Laredo displays a steady growth pattern with rolling averages peaking at $76.6 million in FY 2029 Q1, while fluctuations bring it down to a low of $51.7 million in FY 2027 Q3. The tier contributions are well distributed, with the varied presence of Small and Medium projects highlighting a balanced engagement strategy. Looking at actual job counts, Laredo reported a total of 90 Small jobs from FY 2026 Q4 through FY 2029 Q3. The financial allocations further bolstered this, with spending reaching up to $296.9 million at its peak. This combination of moderate job creation and tier diversity underscores a solid foundation amid varied financial projections.
Lubbock's rolling averages exhibit a moderate ebb and flow, cresting at $65 million in FY 2027 Q1 amid a backdrop of smaller project tiers. This highlights a steady, though not aggressive, market approach with a well-rounded tier mix—particularly favoring Large projects, with a contribution of $277.2 million overall. Actual counts illustrate this further, with 183 Small jobs brought into the fold from FY 2026 Q4 through FY 2029 Q3. As spending reached a peak of $334.3 million during FY 2027 Q1, the expenditure versus job count relationship suggests a concentrated focus on engaging Small and Medium jobs to reinforce the district's project landscape.
Lufkin's rolling averages offer a gentle rise, peaking at $35.3 million in FY 2027 Q1, yet revealing mild volatility with lower points noted in subsequent quarters. The tier mix primarily leans on Small projects, contributing $215.5 million and showcasing a strategic focus on less intensive, community-driven projects. In terms of actual job counts, Lufkin amassed a respectable total of 144 Small jobs across the forecast range from FY 2026 Q4 through FY 2029 Q3. At its highest, the district recorded $82 million in FY 2026 Q4, indicating a solid correspondence between job counts and financial allocations throughout the period.

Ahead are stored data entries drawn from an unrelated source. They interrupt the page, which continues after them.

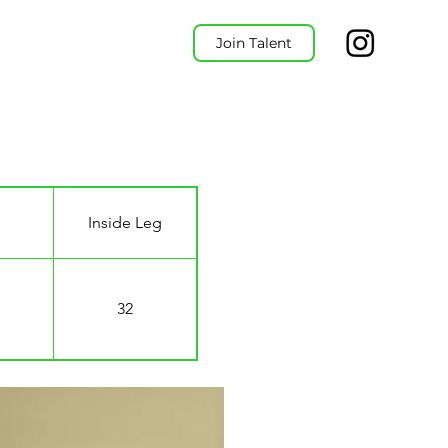
Join Talent
Inside Leg
32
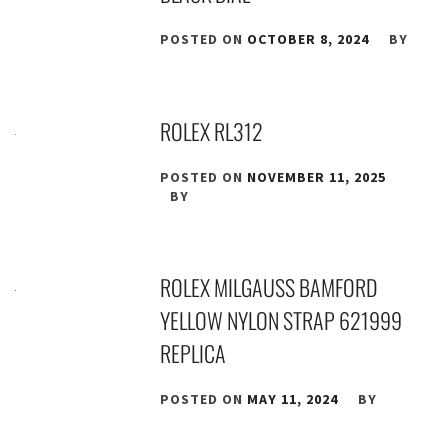
POSTED ON
OCTOBER 8, 2024
BY
ROLEX RL312
POSTED ON
NOVEMBER 11, 2025
BY
ROLEX MILGAUSS BAMFORD
YELLOW NYLON STRAP 621999
REPLICA
POSTED ON
MAY 11, 2024
BY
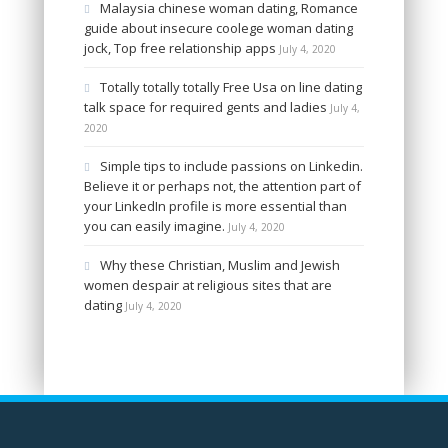
Malaysia chinese woman dating, Romance
guide about insecure coolege woman dating
jock, Top free relationship apps
July 4, 2020
Totally totally totally Free Usa on line dating
talk space for required gents and ladies
July 4,
2020
Simple tips to include passions on Linkedin.
Believe it or perhaps not, the attention part of
your LinkedIn profile is more essential than
you can easily imagine.
July 4, 2020
Why these Christian, Muslim and Jewish
women despair at religious sites that are
dating
July 4, 2020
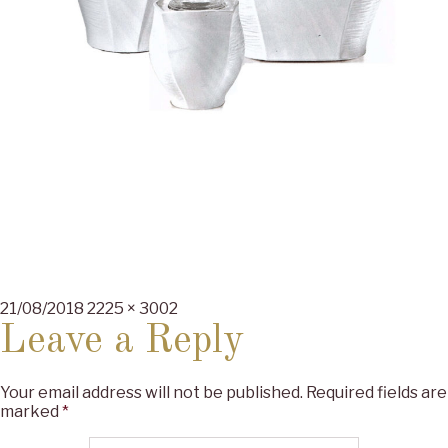
Posted
Full
21/08/2018
2225 × 3002
on
size
Leave a Reply
Your email address will not be published.
Required fields are
marked
*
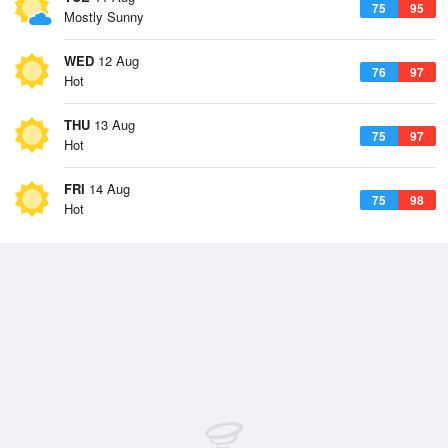
75
95
Mostly Sunny
WED
12 Aug
76
97
Hot
THU
13 Aug
75
97
Hot
FRI
14 Aug
75
98
Hot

Odessa's rolling averages indicate a modest but steady increase, reaching a smoothed high of approximately $98.2 million. The data reveals a concentrated reliance on TEX-Size projects, suggesting a strategic focus on larger-scale developments. In terms of actual counts, Odessa recorded a peak spending of $341.9 million in FY 2029 Q2, peaking at 144 Small jobs across the forecast window from FY 2026 Q4 through FY 2029 Q3. This suggests a healthy alignment between spend and count, particularly in smaller tier projects, although larger jobs remain minimal in comparison.
Paris exhibits fluctuating engagement reflected in its rolling averages, which peaked at about $94.6 million in FY 2029 Q1. A notable aspect is the dominance of Large projects, indicating a distinctive emphasis on significant undertakings within this district. The actual financial performance further demonstrates volatility, with a peak expenditure of $361.6 million in FY 2028 Q3 amidst a total of 185 Small jobs reported throughout the 12-quarter forecast from FY 2026 Q4 to FY 2029 Q3. This disparity suggests that while larger projects define the overall spend, smaller projects contribute significantly to the employment count.
Pharr's rolling averages reveal an upward trend, peaking at around $144.3 million during FY 2027 Q1, showcasing an elevated cadence particularly influenced by a mix of Medium and TEX-Size projects. This suggests a dynamic market engagement that is gradually intensifying. On the actual count side, Pharr reached a peak of $331.6 million in FY 2029 Q1, propelled by a mix of 286 Small jobs within the forecast time frame from FY 2026 Q4 through FY 2029 Q3. Here, we see a strong emphasis on smaller jobs, reflecting a productive throughput that keeps smaller scales active amidst larger contract concentrations.
San Angelo maintains a relatively steady pattern in its rolling averages, peaking at around $41.4 million in FY 2029 Q3, reflecting a consistent approach to project planning with Small and Medium tiers leading the way. This indicates a thoughtful strategy to stabilize funding across various tier types. In terms of actual counts, San Angelo achieved a peak expenditure of $117.3 million in FY 2028 Q2, with a focus on 164 Small jobs measured throughout the 12 quarters from FY 2026 Q4 to FY 2029 Q3. This highlights a strong correlation between spending and job counts, particularly within the smaller project scope.
San Antonio's rolling averages exhibit a robust engagement, reaching a high of approximately $226.7 million in FY 2029 Q1, driven predominantly by a mix of Large and TEX-Size projects. This dynamic indicates a solid construction pipeline that favors larger-scale investments. Actual quarterly figures reveal even more impressive outcomes, notably a peak spending of $620.3 million in FY 2029 Q1, with 252 Small jobs across the forecast period from FY 2026 Q4 through FY 2029 Q3. The figures suggest that while larger projects dominate spending, numerous small-scale projects sustain local employment, balancing out the overall spending strategy.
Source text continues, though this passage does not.